弘黎也懶得在人後掩飾,他甚至沒有遣退高雲從就直接開口道:“朕第一次聽說高斌的名字,确實是在怡親王府。不過不是談論他的才能,而是說到一件秘事。傳聞當年怡親王機緣巧合之下從高府後門抱回了瀕死年幼的明璟格格,怡親王為此還賞賜高斌黃金千兩。你們既然收了怡親王的銀子,為明璟格格擋擋災不為過吧?”
弘黎居高臨下的冷漠深深刺痛了高滢泠,她仍不服道:“如此說來,奴婢與明璟格格還是同一血脈的親姐妹,皇上為何還要這般輕視奴婢!”
弘黎冷笑,看她像在看蝼蟻,道:“若不是有明璟,誰會記得起你們高府,這樣算來,還是你們高府多沾了她的光……爾怎配與她相提并論……從今往後,你就替她接收一切傷害吧,朕是不會虧待令尊的。高雲從,高答應‘身體不适’,命人送她回去。不,高答應‘深得朕心’,即日晉升為高常在……你若敢在外胡言亂語,朕便讓你人頭落地……”

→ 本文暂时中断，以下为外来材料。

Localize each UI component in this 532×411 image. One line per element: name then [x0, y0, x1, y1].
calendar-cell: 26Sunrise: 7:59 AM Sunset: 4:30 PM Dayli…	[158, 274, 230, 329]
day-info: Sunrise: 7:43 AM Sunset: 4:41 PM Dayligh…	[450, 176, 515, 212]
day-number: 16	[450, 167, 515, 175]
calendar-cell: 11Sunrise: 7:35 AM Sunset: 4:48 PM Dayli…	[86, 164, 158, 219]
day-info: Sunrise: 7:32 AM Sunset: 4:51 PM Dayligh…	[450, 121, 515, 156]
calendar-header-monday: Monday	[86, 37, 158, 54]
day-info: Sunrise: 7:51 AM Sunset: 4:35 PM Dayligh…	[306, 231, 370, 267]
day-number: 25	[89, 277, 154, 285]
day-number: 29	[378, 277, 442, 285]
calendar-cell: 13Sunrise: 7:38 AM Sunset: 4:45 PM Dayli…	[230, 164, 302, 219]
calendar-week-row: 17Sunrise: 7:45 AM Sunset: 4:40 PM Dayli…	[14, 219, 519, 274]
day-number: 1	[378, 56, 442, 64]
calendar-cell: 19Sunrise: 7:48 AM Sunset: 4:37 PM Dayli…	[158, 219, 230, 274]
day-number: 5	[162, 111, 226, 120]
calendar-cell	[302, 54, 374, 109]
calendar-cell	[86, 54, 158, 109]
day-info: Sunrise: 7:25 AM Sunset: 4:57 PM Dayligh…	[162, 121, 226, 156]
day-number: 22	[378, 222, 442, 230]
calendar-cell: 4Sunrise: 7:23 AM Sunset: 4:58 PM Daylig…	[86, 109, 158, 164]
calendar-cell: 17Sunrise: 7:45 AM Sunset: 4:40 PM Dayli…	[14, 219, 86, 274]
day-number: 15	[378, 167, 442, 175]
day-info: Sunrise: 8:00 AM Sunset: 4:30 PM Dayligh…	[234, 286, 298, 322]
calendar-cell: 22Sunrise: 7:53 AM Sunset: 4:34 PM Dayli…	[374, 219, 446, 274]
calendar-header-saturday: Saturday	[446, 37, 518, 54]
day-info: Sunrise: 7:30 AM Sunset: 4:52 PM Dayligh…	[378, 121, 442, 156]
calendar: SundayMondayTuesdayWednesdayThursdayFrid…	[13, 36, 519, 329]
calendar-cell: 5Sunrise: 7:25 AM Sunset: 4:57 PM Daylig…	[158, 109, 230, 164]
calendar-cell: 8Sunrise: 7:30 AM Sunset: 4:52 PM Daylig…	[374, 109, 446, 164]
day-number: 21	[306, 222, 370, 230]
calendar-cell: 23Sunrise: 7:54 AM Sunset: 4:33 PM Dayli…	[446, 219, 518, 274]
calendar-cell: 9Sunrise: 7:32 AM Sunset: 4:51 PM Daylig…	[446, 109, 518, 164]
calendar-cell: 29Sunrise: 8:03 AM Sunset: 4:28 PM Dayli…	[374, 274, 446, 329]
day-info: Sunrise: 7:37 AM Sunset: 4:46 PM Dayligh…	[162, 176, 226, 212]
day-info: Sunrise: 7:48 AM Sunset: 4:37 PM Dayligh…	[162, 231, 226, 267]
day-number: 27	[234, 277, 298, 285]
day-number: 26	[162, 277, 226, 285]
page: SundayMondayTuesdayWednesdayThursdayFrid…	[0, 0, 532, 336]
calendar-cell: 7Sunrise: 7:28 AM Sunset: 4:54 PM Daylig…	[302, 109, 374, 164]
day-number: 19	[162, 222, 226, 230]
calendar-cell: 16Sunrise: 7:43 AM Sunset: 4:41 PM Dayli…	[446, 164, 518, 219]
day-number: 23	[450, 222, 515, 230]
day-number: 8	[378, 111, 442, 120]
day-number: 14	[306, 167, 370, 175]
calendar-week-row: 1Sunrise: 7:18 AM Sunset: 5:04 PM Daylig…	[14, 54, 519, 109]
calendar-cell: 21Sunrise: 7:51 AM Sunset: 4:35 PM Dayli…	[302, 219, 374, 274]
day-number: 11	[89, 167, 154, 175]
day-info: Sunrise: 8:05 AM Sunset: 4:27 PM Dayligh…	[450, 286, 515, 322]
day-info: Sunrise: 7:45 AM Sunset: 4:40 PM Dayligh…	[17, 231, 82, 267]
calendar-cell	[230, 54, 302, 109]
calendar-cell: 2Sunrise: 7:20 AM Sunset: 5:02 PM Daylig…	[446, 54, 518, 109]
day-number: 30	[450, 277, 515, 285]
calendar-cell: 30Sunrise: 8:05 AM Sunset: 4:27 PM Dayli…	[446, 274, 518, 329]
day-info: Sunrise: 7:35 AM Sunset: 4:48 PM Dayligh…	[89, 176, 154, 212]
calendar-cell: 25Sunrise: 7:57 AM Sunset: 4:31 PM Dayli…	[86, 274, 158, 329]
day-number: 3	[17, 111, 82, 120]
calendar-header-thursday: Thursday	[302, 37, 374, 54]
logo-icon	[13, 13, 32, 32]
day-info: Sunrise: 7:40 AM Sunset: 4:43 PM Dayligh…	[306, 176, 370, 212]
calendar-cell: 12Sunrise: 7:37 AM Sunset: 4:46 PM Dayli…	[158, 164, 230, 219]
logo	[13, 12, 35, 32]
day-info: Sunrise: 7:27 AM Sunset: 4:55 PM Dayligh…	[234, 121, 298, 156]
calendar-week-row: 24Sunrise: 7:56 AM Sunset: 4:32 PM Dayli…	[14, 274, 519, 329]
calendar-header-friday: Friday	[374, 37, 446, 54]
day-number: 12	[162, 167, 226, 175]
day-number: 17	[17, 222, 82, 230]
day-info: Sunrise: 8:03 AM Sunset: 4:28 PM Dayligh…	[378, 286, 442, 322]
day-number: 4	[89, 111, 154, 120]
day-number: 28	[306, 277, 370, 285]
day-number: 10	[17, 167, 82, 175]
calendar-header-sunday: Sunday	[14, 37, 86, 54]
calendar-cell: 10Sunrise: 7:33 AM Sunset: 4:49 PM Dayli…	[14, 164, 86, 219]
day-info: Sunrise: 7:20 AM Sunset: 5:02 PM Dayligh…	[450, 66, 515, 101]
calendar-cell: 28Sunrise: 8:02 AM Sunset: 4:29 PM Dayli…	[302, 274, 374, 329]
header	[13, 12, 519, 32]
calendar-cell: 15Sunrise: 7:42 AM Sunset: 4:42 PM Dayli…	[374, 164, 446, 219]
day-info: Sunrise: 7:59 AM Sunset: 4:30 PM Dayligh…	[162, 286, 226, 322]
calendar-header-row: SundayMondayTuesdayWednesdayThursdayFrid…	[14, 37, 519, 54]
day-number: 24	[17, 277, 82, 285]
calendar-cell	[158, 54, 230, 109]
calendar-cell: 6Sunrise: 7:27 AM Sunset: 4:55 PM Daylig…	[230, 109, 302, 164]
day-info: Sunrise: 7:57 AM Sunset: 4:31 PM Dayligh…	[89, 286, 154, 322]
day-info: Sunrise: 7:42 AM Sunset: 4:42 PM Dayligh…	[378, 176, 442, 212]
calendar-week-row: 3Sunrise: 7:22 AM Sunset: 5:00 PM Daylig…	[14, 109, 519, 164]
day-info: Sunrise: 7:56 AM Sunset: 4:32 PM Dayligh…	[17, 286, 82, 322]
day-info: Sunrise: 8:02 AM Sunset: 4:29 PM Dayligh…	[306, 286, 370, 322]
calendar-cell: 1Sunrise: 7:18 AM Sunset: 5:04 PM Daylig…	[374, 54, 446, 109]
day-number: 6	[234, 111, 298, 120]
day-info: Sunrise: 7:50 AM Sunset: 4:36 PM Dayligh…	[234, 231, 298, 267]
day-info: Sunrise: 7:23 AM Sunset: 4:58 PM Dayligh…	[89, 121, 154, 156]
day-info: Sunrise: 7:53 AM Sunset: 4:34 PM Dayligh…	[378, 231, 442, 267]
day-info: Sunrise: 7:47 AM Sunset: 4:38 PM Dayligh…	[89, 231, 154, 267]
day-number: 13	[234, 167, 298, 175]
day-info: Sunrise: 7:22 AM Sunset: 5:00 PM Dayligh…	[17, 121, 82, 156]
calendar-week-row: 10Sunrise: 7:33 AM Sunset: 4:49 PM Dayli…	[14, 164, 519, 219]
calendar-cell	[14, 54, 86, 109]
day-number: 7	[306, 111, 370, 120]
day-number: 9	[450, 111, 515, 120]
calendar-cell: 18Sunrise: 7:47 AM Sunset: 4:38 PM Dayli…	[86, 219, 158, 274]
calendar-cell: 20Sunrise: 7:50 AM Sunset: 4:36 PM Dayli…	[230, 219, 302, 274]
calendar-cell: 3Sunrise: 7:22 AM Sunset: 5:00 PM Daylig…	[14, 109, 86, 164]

高滢泠被弘黎狠厲的眼神吓得瑟瑟發抖,幾乎是被太監半扶半拖着出去的。高雲從跟到門外,看到她淚流滿面的狼狽樣子,提醒她道:“高常在剛剛得到晉升,怎好以淚洗面?回去的路上記得多笑些。”
皇帝心思狠絕,連帶他身邊的奴才也這般冷血。高滢泠震驚、絕望,覺得奇恥大辱卻又不得不服從。“呵呵……”她臉上滿是淚痕,嘴角扯出一個僵硬的笑容,像是失去靈魂的傀儡。
在禦花園的一角,有一座閣樓,不算太高,但勝在內裏裝飾精美,臨窗而望,能将附近的景致盡收眼底。此時,富察·琬卿正站在窗邊,看向禦花園的一處,距離不遠不近,卻足以将人看清楚。只見弘黎穿着常服坐在那裏,而他身旁坐着一位身穿白色華服的美人,遙看也能知其天生麗質,有些氣質是掩蓋不住的。女子懷裏有一只白白胖胖的大白貓,她倚在弘黎懷裏,一邊撫摸着貓,一邊和弘黎談笑風生,可見是位得寵的主兒——她便是如今最得寵的貴人,爾玉。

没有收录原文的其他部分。